__Assigned task__
Copy each line from the listing below where the word "Lasem" shows up.
——————————
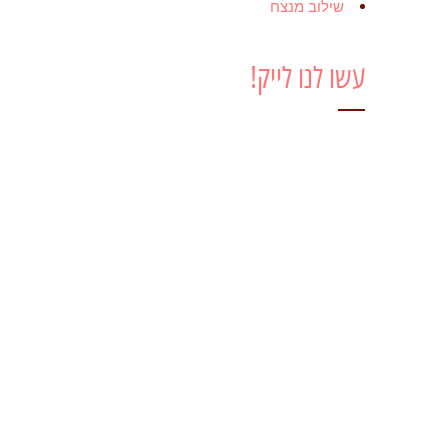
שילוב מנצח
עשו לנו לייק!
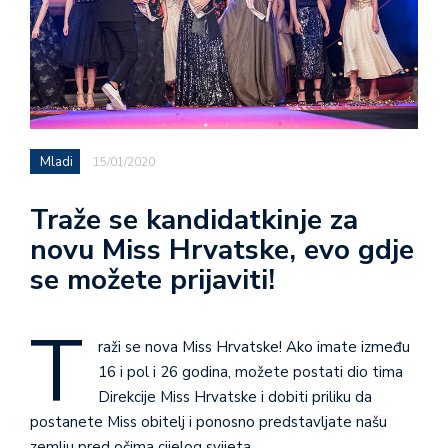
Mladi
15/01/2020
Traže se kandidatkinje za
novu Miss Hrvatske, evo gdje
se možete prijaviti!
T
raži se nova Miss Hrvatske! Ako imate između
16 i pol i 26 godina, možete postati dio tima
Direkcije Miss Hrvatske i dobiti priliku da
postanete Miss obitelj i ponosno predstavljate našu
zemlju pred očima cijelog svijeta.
——————————
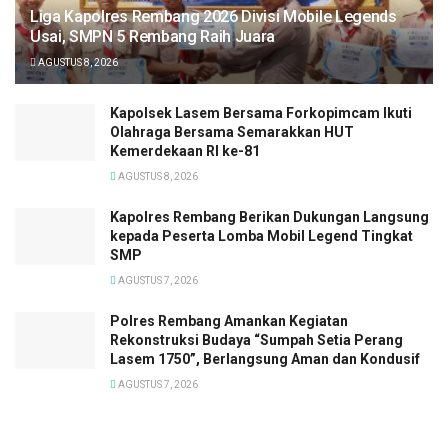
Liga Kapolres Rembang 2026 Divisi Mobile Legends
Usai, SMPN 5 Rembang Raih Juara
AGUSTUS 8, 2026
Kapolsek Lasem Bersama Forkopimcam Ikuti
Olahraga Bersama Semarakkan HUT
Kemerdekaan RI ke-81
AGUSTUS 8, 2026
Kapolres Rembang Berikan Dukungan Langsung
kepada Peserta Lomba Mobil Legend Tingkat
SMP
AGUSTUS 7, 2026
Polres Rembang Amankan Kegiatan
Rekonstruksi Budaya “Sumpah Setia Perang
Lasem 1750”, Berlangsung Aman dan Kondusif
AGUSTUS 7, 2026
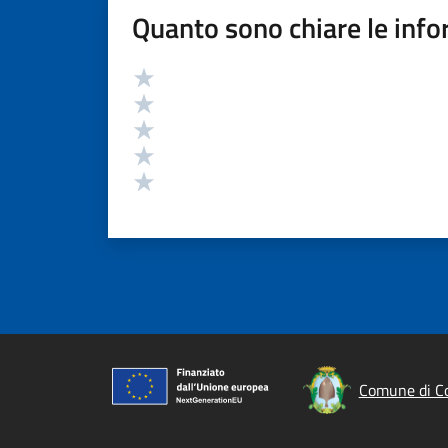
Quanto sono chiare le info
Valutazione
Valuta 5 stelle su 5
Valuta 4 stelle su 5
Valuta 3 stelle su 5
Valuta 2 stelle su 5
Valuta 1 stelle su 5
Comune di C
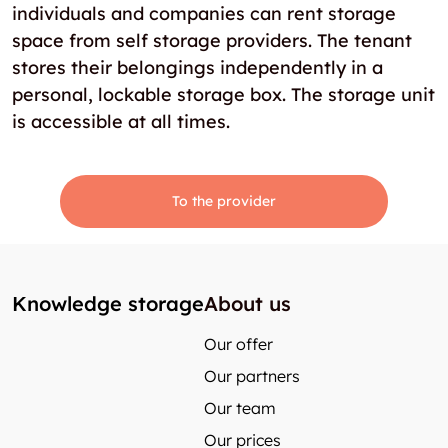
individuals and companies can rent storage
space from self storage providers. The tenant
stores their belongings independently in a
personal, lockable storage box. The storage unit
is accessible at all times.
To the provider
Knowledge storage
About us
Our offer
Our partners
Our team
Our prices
——————————
__Result of this exercise__
Kapolsek Lasem Bersama Forkopimcam Ikuti
Lasem 1750”, Berlangsung Aman dan Kondusif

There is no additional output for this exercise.